(Items listed in a dataset)
· · · · · · ·
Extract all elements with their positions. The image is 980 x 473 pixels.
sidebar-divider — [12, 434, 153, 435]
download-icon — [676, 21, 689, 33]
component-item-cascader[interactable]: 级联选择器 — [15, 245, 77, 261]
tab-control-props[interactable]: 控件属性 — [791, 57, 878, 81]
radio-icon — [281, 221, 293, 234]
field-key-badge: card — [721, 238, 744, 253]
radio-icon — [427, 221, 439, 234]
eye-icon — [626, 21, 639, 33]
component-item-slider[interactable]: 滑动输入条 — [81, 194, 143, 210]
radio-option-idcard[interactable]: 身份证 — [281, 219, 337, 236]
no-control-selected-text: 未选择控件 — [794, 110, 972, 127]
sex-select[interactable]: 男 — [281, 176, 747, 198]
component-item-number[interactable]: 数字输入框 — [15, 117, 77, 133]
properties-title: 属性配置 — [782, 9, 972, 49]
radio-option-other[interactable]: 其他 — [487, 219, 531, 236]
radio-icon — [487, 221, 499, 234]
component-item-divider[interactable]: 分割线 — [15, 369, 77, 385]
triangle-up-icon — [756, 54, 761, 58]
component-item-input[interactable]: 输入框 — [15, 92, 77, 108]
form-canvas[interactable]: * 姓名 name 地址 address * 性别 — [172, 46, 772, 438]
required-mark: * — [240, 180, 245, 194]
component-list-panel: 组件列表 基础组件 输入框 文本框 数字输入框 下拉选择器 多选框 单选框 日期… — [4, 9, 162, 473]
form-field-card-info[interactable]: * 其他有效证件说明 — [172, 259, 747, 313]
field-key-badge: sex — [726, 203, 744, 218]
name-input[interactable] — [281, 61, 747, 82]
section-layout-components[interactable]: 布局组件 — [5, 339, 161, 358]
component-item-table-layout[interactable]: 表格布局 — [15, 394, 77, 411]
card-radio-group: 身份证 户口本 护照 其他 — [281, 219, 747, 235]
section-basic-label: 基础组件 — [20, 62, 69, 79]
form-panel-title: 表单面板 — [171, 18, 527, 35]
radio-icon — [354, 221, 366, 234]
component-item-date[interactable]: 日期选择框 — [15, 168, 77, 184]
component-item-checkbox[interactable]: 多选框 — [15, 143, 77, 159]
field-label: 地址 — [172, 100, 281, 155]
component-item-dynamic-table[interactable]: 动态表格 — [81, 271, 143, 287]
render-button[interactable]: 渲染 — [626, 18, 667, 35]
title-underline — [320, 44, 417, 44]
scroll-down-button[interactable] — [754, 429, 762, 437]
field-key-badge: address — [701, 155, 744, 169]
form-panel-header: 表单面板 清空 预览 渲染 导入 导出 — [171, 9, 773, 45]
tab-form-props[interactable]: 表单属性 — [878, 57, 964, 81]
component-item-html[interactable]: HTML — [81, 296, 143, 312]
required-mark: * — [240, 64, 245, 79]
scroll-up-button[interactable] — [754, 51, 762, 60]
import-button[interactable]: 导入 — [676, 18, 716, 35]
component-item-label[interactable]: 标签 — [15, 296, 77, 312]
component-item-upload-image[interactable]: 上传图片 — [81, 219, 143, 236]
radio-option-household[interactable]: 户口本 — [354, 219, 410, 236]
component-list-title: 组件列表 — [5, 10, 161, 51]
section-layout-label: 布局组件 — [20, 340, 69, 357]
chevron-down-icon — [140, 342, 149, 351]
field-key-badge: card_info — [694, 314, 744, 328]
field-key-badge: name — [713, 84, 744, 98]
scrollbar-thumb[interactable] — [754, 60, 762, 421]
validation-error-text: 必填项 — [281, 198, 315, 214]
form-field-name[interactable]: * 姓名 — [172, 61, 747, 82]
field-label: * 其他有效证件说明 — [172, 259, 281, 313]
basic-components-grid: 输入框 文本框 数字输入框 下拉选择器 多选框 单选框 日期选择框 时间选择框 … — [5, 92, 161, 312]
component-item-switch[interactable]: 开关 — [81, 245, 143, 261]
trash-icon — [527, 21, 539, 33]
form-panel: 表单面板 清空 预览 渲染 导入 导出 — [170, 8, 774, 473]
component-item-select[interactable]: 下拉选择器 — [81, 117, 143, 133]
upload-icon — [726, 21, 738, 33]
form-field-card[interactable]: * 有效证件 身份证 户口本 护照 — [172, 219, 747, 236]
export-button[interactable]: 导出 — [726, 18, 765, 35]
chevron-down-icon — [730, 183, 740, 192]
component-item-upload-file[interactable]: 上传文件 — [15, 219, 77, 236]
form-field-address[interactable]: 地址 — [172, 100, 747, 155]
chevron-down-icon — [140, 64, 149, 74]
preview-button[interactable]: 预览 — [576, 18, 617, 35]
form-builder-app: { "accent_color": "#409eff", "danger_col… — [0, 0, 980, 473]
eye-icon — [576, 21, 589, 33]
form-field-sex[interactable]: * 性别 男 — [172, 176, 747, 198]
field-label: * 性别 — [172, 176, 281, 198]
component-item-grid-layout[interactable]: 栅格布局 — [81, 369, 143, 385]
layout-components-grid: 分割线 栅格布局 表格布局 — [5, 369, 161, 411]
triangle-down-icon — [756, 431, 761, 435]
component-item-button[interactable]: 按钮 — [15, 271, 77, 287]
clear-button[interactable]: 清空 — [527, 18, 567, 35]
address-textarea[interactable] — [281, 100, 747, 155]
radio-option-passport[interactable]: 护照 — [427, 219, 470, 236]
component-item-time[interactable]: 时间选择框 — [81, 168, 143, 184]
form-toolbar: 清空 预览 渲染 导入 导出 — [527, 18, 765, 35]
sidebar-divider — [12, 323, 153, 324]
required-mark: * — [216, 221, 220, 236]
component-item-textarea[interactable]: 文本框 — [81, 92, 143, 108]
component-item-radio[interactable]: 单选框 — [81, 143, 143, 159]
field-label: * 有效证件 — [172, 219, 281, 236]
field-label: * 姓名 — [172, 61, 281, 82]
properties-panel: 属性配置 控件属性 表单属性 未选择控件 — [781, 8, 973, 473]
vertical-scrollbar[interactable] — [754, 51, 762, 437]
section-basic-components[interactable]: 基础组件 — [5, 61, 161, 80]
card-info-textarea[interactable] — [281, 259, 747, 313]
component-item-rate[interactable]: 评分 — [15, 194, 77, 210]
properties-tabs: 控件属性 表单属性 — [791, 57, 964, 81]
· · · · · · ·
◆ Exercise ◆
Nothing in the data may be left out; copy every line exactly.

◆ The completed task ◆
Extract all elements with their positions. The image is 980 x 473 pixels.
sidebar-divider — [12, 434, 153, 435]
download-icon — [676, 21, 689, 33]
component-item-cascader[interactable]: 级联选择器 — [15, 245, 77, 261]
tab-control-props[interactable]: 控件属性 — [791, 57, 878, 81]
radio-icon — [281, 221, 293, 234]
field-key-badge: card — [721, 238, 744, 253]
radio-icon — [427, 221, 439, 234]
eye-icon — [626, 21, 639, 33]
component-item-slider[interactable]: 滑动输入条 — [81, 194, 143, 210]
radio-option-idcard[interactable]: 身份证 — [281, 219, 337, 236]
no-control-selected-text: 未选择控件 — [794, 110, 972, 127]
sex-select[interactable]: 男 — [281, 176, 747, 198]
component-item-number[interactable]: 数字输入框 — [15, 117, 77, 133]
properties-title: 属性配置 — [782, 9, 972, 49]
radio-option-other[interactable]: 其他 — [487, 219, 531, 236]
radio-icon — [487, 221, 499, 234]
component-item-divider[interactable]: 分割线 — [15, 369, 77, 385]
triangle-up-icon — [756, 54, 761, 58]
component-item-input[interactable]: 输入框 — [15, 92, 77, 108]
form-canvas[interactable]: * 姓名 name 地址 address * 性别 — [172, 46, 772, 438]
required-mark: * — [240, 180, 245, 194]
component-list-panel: 组件列表 基础组件 输入框 文本框 数字输入框 下拉选择器 多选框 单选框 日期… — [4, 9, 162, 473]
form-field-card-info[interactable]: * 其他有效证件说明 — [172, 259, 747, 313]
field-key-badge: sex — [726, 203, 744, 218]
name-input[interactable] — [281, 61, 747, 82]
section-layout-components[interactable]: 布局组件 — [5, 339, 161, 358]
component-item-table-layout[interactable]: 表格布局 — [15, 394, 77, 411]
card-radio-group: 身份证 户口本 护照 其他 — [281, 219, 747, 235]
section-basic-label: 基础组件 — [20, 62, 69, 79]
form-panel-title: 表单面板 — [171, 18, 527, 35]
radio-icon — [354, 221, 366, 234]
component-item-date[interactable]: 日期选择框 — [15, 168, 77, 184]
component-item-checkbox[interactable]: 多选框 — [15, 143, 77, 159]
field-label: 地址 — [172, 100, 281, 155]
component-item-dynamic-table[interactable]: 动态表格 — [81, 271, 143, 287]
render-button[interactable]: 渲染 — [626, 18, 667, 35]
title-underline — [320, 44, 417, 44]
scroll-down-button[interactable] — [754, 429, 762, 437]
field-key-badge: address — [701, 155, 744, 169]
form-panel-header: 表单面板 清空 预览 渲染 导入 导出 — [171, 9, 773, 45]
tab-form-props[interactable]: 表单属性 — [878, 57, 964, 81]
component-item-html[interactable]: HTML — [81, 296, 143, 312]
required-mark: * — [240, 64, 245, 79]
scroll-up-button[interactable] — [754, 51, 762, 60]
import-button[interactable]: 导入 — [676, 18, 716, 35]
component-item-label[interactable]: 标签 — [15, 296, 77, 312]
component-item-upload-image[interactable]: 上传图片 — [81, 219, 143, 236]
radio-option-household[interactable]: 户口本 — [354, 219, 410, 236]
component-list-title: 组件列表 — [5, 10, 161, 51]
section-layout-label: 布局组件 — [20, 340, 69, 357]
chevron-down-icon — [140, 342, 149, 351]
field-key-badge: card_info — [694, 314, 744, 328]
field-key-badge: name — [713, 84, 744, 98]
scrollbar-thumb[interactable] — [754, 60, 762, 421]
validation-error-text: 必填项 — [281, 198, 315, 214]
form-field-name[interactable]: * 姓名 — [172, 61, 747, 82]
field-label: * 其他有效证件说明 — [172, 259, 281, 313]
basic-components-grid: 输入框 文本框 数字输入框 下拉选择器 多选框 单选框 日期选择框 时间选择框 … — [5, 92, 161, 312]
component-item-switch[interactable]: 开关 — [81, 245, 143, 261]
trash-icon — [527, 21, 539, 33]
form-panel: 表单面板 清空 预览 渲染 导入 导出 — [170, 8, 774, 473]
component-item-select[interactable]: 下拉选择器 — [81, 117, 143, 133]
upload-icon — [726, 21, 738, 33]
form-field-card[interactable]: * 有效证件 身份证 户口本 护照 — [172, 219, 747, 236]
export-button[interactable]: 导出 — [726, 18, 765, 35]
chevron-down-icon — [730, 183, 740, 192]
component-item-upload-file[interactable]: 上传文件 — [15, 219, 77, 236]
form-field-address[interactable]: 地址 — [172, 100, 747, 155]
chevron-down-icon — [140, 64, 149, 74]
preview-button[interactable]: 预览 — [576, 18, 617, 35]
form-builder-app: { "accent_color": "#409eff", "danger_col… — [0, 0, 980, 473]
eye-icon — [576, 21, 589, 33]
form-field-sex[interactable]: * 性别 男 — [172, 176, 747, 198]
field-label: * 性别 — [172, 176, 281, 198]
component-item-grid-layout[interactable]: 栅格布局 — [81, 369, 143, 385]
layout-components-grid: 分割线 栅格布局 表格布局 — [5, 369, 161, 411]
triangle-down-icon — [756, 431, 761, 435]
component-item-button[interactable]: 按钮 — [15, 271, 77, 287]
clear-button[interactable]: 清空 — [527, 18, 567, 35]
address-textarea[interactable] — [281, 100, 747, 155]
radio-option-passport[interactable]: 护照 — [427, 219, 470, 236]
component-item-time[interactable]: 时间选择框 — [81, 168, 143, 184]
form-toolbar: 清空 预览 渲染 导入 导出 — [527, 18, 765, 35]
sidebar-divider — [12, 323, 153, 324]
required-mark: * — [216, 221, 220, 236]
component-item-textarea[interactable]: 文本框 — [81, 92, 143, 108]
component-item-radio[interactable]: 单选框 — [81, 143, 143, 159]
field-label: * 有效证件 — [172, 219, 281, 236]
field-label: * 姓名 — [172, 61, 281, 82]
properties-panel: 属性配置 控件属性 表单属性 未选择控件 — [781, 8, 973, 473]
vertical-scrollbar[interactable] — [754, 51, 762, 437]
section-basic-components[interactable]: 基础组件 — [5, 61, 161, 80]
card-info-textarea[interactable] — [281, 259, 747, 313]
component-item-rate[interactable]: 评分 — [15, 194, 77, 210]
properties-tabs: 控件属性 表单属性 — [791, 57, 964, 81]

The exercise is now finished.